My Pops always tells the story of how our Pop (great-grandfather) used to take Mom Bernice out to eat at her places with “atmosphere”, they’d do so in his black Dodge panel truck. It was like an old milk truck, a one-seater. Since there was no passenger seat, Mom Bernice would have to sit on a wooden milk crate. Also, the truck had no heat, but Mom Bernice didn’t know that. The truck had a red dash light that would illuminate for some reason or another and as long as it was on, she thought the heater worked. As if hearkening back to that old pickup, the bar at Jack’s is constructed out of an old Chevy tailgate, with the brake lights still intact. I have no idea if this is who made it, but there is a place in Roanoke called Black Dog Salvage – they have a show on DIY called Salvage Dawgs that I love – that does work like this. In fact, I think one of the episodes featured them making a tailgate bar tap almost identical to this. The original Jack’s is in Harrisonburg and they also have a location in Roanoke so I feel like there are too many coincidences for it not to be a Black Dog Salvage piece. Regardless, it’s cool. They also have a wagon wheel chandelier with a disco ball attached to it and the wagon wheel is adorned with an array of bras. I don’t have the full story on this, but it’s too bizarre not to mention. Just like their food and drink, Jack’s is top-notch in the atmosphere arena.
Transportation: Jack’s is situated on Grove Avenue near Libbie, and is next door to Pearl’s Cupcake Shoppe (definitely Bearded Barrister approved). There is no dedicated parking lot so your options are mostly street parking. I’ve been anywhere from 11 am to 2 pm and I have never had a problem finding a parking spot. You may need to brush up on your parallel parking skills. It is kind of tucked away in the Grove-Libbie area so you can’t just hop off of the interstate and be there. I usually go down either Patterson or Monument and hit Grove to get there.
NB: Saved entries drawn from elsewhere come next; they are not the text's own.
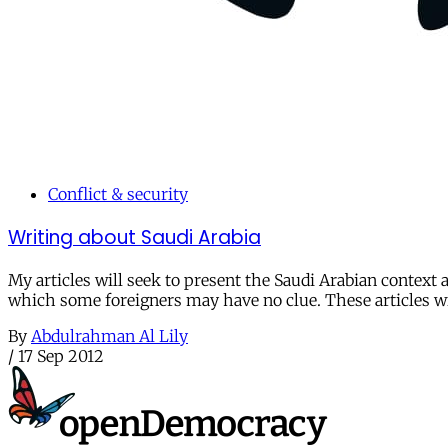
Conflict & security
Writing about Saudi Arabia
My articles will seek to present the Saudi Arabian context a
which some foreigners may have no clue. These articles wil
By
Abdulrahman Al Lily
/
17 Sep 2012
Service: This is a casual spot and the service reflects that perfectly. You never have to worry about anybody hovering over you or interrupting your conversations. Your drinks will stay full and the food is always delivered quickly. The beer knowledge that the staff possesses is definitely an asset. Based on beers that you generally drink, they will make astute recommendations based off of their vast knowledge of their inventory.
Final Verdict: If there is a better place in Richmond to have a burger and drink a beer, I haven’t found it. Bearded Barrister approved!